ARC Actualité, ascenseurs/ 06 10 04 / ©

Ascenseurs : l’offensive


Suite à un début d’offensive commerciale et médiatique des ascensoristes sur les travaux de sécurité et alors même que les arrêtés permettant la mise en œuvre du décret du 9 septembre 2004 ne sont pas sortis, il n’est pas inutile de revenir sur certains aspects de ces dispositions et sur les réactions qu’il faut développer. N’hésitez pas également à consulter notre rubrique  " Abus en Vrac ".

    I. La sécurité " alibi "

    Il faut rappeler d’abord que, sous prétexte de sécurité des usagers liée essentiellement aux serrures des portes palières, le décret impose des mesures qui pour une grande partie, n’ont pas grand-chose à voir avec la sécurité des usagers :

    • huit mesures sur 17 concernent la sécurité du personnel qui aurait dû être traitée depuis 1995 si les ascensoristes étaient des gens vraiment préoccupés de sécurité et non simplement de commandes de travaux !
    • certaines des mesures coûteuses qui sont imposées concernent plus le confort que la sécurité (absence totale de contact avec les portes coulissantes par exemple ; imposition d’un niveau de précision qui a failli frisé le ridicule (1 centimètre !) ;
    • d’autres mesures concernent des dangers illusoires (exemple : lutter contre la survitesse des ascenseurs en montée !!

    La preuve de ces exagérations est d’ailleurs que depuis deux ans nous avons réussi obtenir que la raison reprenne le dessus sur des points importants :

      • le degré de précision d’arrêt a été remonté à 2 centimètres (ainsi des réglages seront possibles là où seuls de nouveaux appareils coûteux auraient pu satisfaire aux nouvelles exigences ;
      • les installations actuelles dites " contacts de choc " pourront être maintenues ;
      • le parachute en montée ne concernera que les ascenseurs de plus de 300 KG ;
      • les mesures anti-vandales dans les zones urbaines sensibles ne seront pas obligatoires, etc.

    Ces victoires sont cependant très insuffisantes face à l’appétit dévorant des ascensoristes.

      II. Un rapport de force très inégal

    Aujourd’hui, malgré le travail remarquable (et un peu solitaire) de l’ARC nous savons que la partie ne va pas être facile, car les ascensoristes vont non seulement agiter de nombreux arguments pour imposer les travaux les plus coûteux mais utiliser les bonnes vieilles méthodes que nous combattons chaque jour.

     

     

    • Les arguments des ascensoristes

    Nous les entendons déjà :

        1. " attention aux risques judiciaires en cas du moindre problème " ;
        2. " attention à la fin de la TVA à 5 % " ;
        3. " attention - si vous retardez les travaux - à l’effet embouteillage plus inflation " et bien d’autres…

    • Les méthodes

    Nous les connaissons :

    a) continuer à assurer une maintenance médiocre pour justifier le changement de gros matériel ou l’impossibilité d’assurer les objectifs de sécurité avec le matériel en place ;

    b) peser sur les syndics et leur peur des conséquences judiciaires d’une part, utiliser la capacité de certains à " orienter " les assemblées générales (vieilles dames ; mandats permanents ; absents…) ;

      1. rendre difficile la mise en concurrence au prétexte que les installations sont sous leur responsabilité, etc.
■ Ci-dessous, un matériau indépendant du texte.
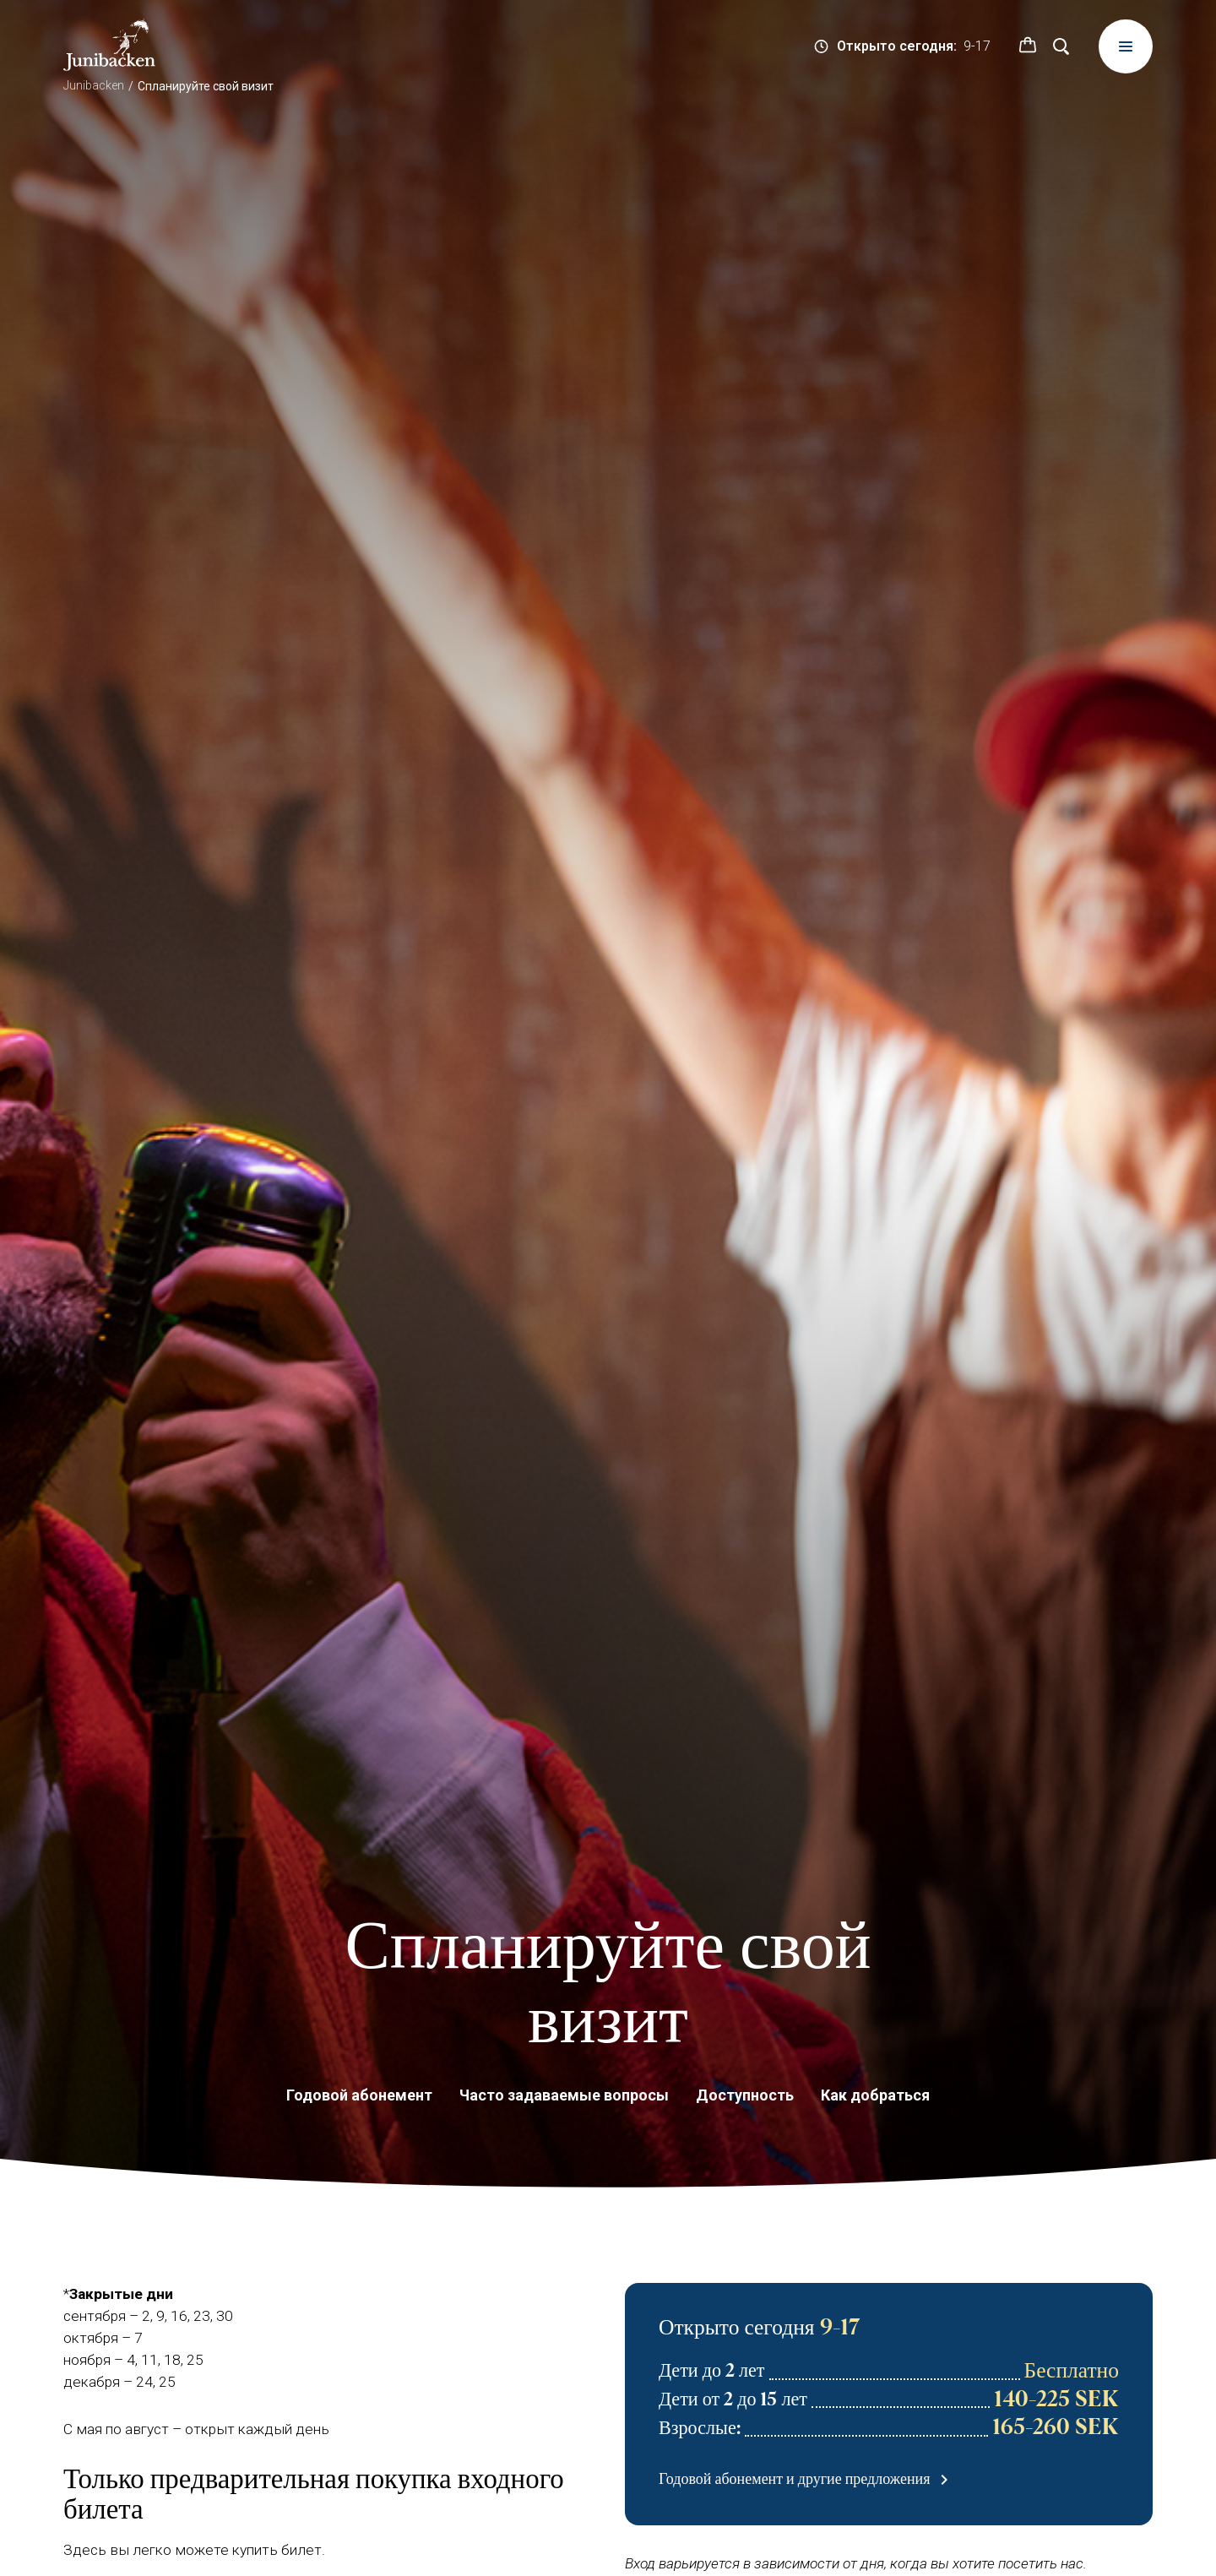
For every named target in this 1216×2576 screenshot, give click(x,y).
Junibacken (93, 85)
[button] (1028, 46)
      III. Une bataille continue pendant des années

      Oui, pendant des mois et des années il va falloir se battre ; pourquoi ?

            1. parce que les ascensoristes vont faire passer pour obligatoires des travaux qui ne le sont pas forcément en confondant allégrement mise aux normes et mise en sécurité et en ayant une lecture maximaliste des obligations de mise en sécurité (exemple : protection contre les petits chocs de porte…) ;
            2. parce que l’opacité volontaire de leur devis hors de prix est une mine de pièges et d’indélicatesses comme nous le prouvons tous les jours dans notre rubrique " abus en vrac " sur notre site Internet ;
            3. parce que qu’ils vont tenter d’imposer avec des arguments compliqués des dispositifs sophistiqués soi-disant plus fiables (exemple : variateur de fréquence ; télésurveillance) que l’on pourrait remplacer par des dispositifs coûtant moins chers ;
            4. parce qu’ils vont chercher à imposer des nouveaux contrats en augmentation (plus 10 à 20 %) truffés de clauses plus subtiles les unes que les autres, là aussi génératrice de surcoût.

     

    Comment éviter la catastrophe programmée ?

    - en aidant les copropriétaires, comme nous essayons de le faire, à démystifier cette problématique sécuritaire ;

    - en leur expliquant comment procèdent les ascensoristes pour imposer des mesures excessives, inutiles et coûteuses ;

    - en leur montrant qu’en résistant un peu on peut diviser la facture en DEUX.